Some parents are probably a little too wrapped up in the accomplishments of their children. We all might need to evaluate how much we’re tied in to our jobs. And I think the unrest in the world and the increased secularization of the United States is causing God’s children more anxiety and stress than it should.

Your identity as a person is everything. So, if you lose your identity because somebody messes up or somebody fails, you’ll be resentful, maybe even locked up in bitterness. If you lose your identity through your own mistakes or shortcomings, you might despise yourself or see yourself as a failure your whole life. Either way, these things don’t hold up. There’s no peace.

That’s why Paul reminds these Philippians throughout this whole letter that their identity is in Christ. He addresses it to the saints in Christ Jesus (1:1). I am in chains, he says, for Christ (1:13). You are preaching in the Lord (1:14). We rejoice in the Lord (3:1, 4:4). I’m hoping in the Lord (2:19). I am confident in the Lord (2:24). Euodia and Syntyche, agree with each other in the Lord (3:2). We worship by the Spirit of God, Paul says, and we glory in Christ Jesus and we put no confidence in the flesh (3:3).
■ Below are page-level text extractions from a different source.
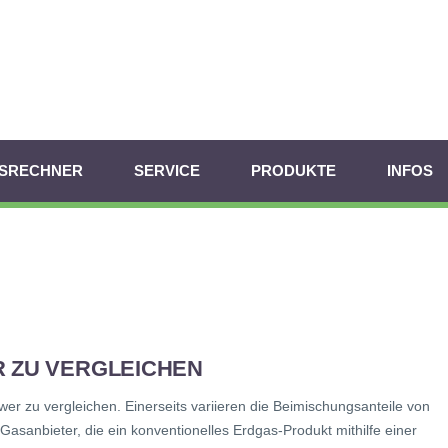
ISRECHNER
SERVICE
PRODUKTE
INFOS
R ZU VERGLEICHEN
er zu vergleichen. Einerseits variieren die Beimischungsanteile von
Gasanbieter, die ein konventionelles Erdgas-Produkt mithilfe einer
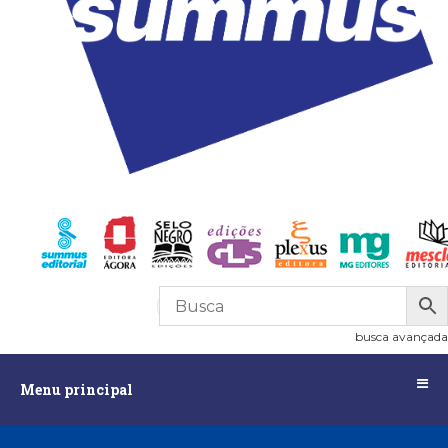
R$
0,00
0
busca avançada
Menu
Menu principal
principal
Assuntos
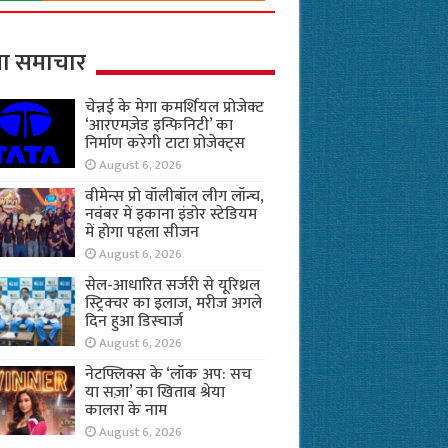
ा समाचार
चेन्नई के मेगा कमर्शियल प्रोजेक्ट
‘आरएमज़ेड इन्फिनिटी’ का
निर्माण करेगी टाटा प्रोजेक्ट्स
August 6, 2026
वीमेन्स प्रो वॉलीबॉल लीग लॉन्च,
नवंबर में इकाना इंडोर स्टेडियम
में होगा पहला सीजन
August 6, 2026
सेल-आधारित सर्जरी से यूरिथ्रल
स्ट्रिक्चर का इलाज, मरीज अगले
दिन हुआ डिस्चार्ज
August 6, 2026
नेटफ्लिक्स के ‘लॉक अप: सच
या सज़ा’ का खिताब श्रेया
कालरा के नाम
August 6, 2026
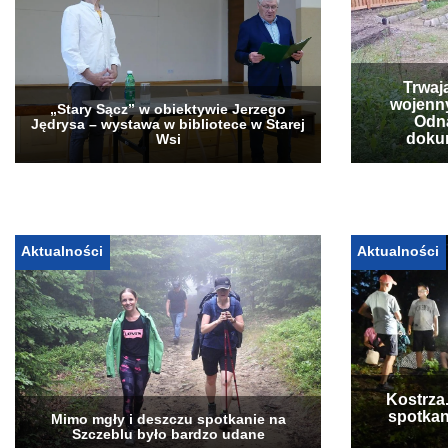
Trwaj
wojenn
„Stary Sącz” w obiektywie Jerzego
Odna
Jędrysa – wystawa w bibliotece w Starej
doku
Wsi
Aktualności
Aktualności
Kostrza
spotkan
Mimo mgły i deszczu spotkanie na
Szczeblu było bardzo udane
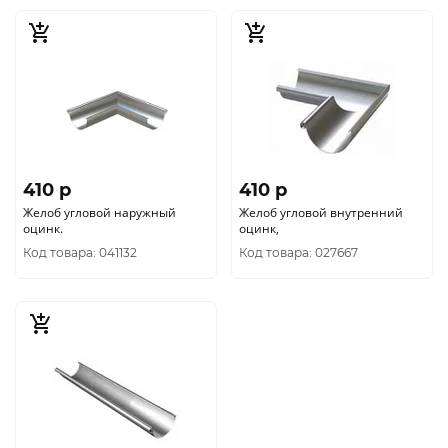
410 p
410 p
Желоб угловой наружный
Желоб угловой внутренний
оцинк.
оцинк,
Код товара: 041132
Код товара: 027667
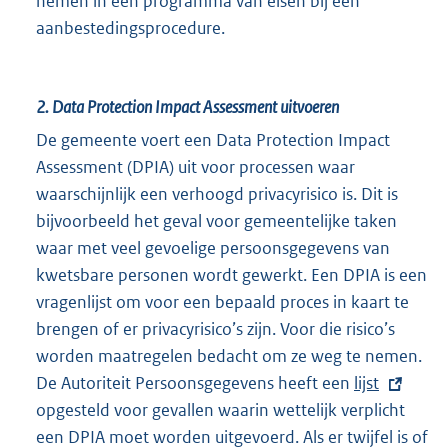
nemen in een programma van eisen bij een
e
aanbestedingsprocedure.
l
i
n
2.
Data Protection Impact Assessment uitvoeren
k
:
De gemeente voert een Data Protection Impact
Assessment (DPIA) uit voor processen waar
waarschijnlijk een verhoogd privacyrisico is. Dit is
bijvoorbeeld het geval voor gemeentelijke taken
waar met veel gevoelige persoonsgegevens van
kwetsbare personen wordt gewerkt. Een DPIA is een
vragenlijst om voor een bepaald proces in kaart te
brengen of er privacyrisico’s zijn. Voor die risico’s
worden maatregelen bedacht om ze weg te nemen.
De Autoriteit Persoonsgegevens heeft een
E
lijst
opgesteld voor gevallen waarin wettelijk verplicht
x
een DPIA moet worden uitgevoerd. Als er twijfel is of
t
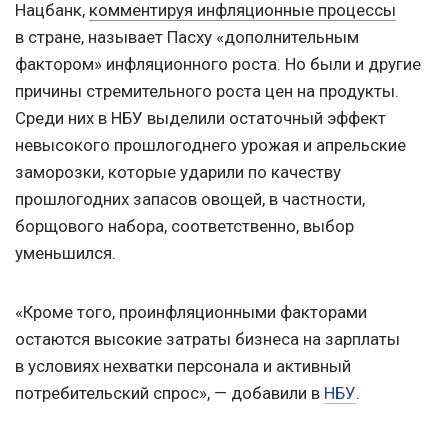
Нацбанк,
комментируя инфляционные процессы
в стране, называет Пасху «дополнительным
фактором» инфляционного роста. Но были и другие
причины стремительного роста цен на продукты.
Среди них в НБУ выделили остаточный эффект
невысокого прошлогоднего урожая и апрельские
заморозки, которые ударили по качеству
прошлогодних запасов овощей, в частности,
борщового набора, соответственно, выбор
уменьшился.
«Кроме того, проинфляционными факторами
остаются высокие затраты бизнеса на зарплаты
в условиях нехватки персонала и активный
потребительский спрос», — добавили в
НБУ
.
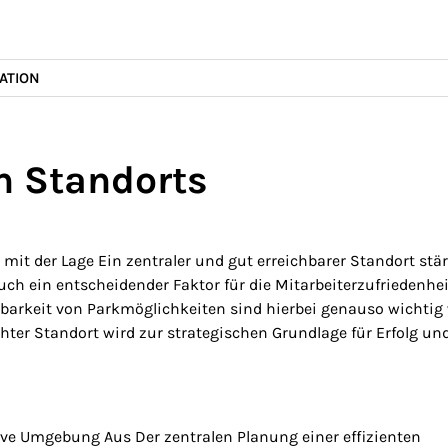
ATION
n Standorts
mit der Lage Ein zentraler und gut erreichbarer Standort stä
ch ein entscheidender Faktor für die Mitarbeiterzufriedenhei
gbarkeit von Parkmöglichkeiten sind hierbei genauso wichtig
ter Standort wird zur strategischen Grundlage für Erfolg un
ve Umgebung Aus Der zentralen Planung einer effizienten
“Whatever was to my profit, I now consider loss for the sake of Christ. What is more, I consider everything a loss compared to the surpassing greatness of knowing Christ Jesus my Lord, for whose sake I have lost all things. I consider them rubbish, that I may gain Christ and be found in him.” ~Philippians 3:7-9

If your identity is in Christ, if your true self is in Jesus, you’ll never be threatened. He is Lord. What’s going to take him down? If everything about you is based on Jesus — your self worth, your security, your future, who you are, your significance, your identity — if all that rests in Christ, you can’t lose it. You can’t mess it up. Nobody else can mess it up for you. If Jesus is your center, nothing can upset that.

Of course, placing your all in Christ is the hard part.

C. S. Lewis, in an essay entitled “Is Christianity Hard or Easy?” summed it up:

“The almost impossibly hard thing is to hand over your whole self to Christ. But it is far easier than what we are all trying to do instead.”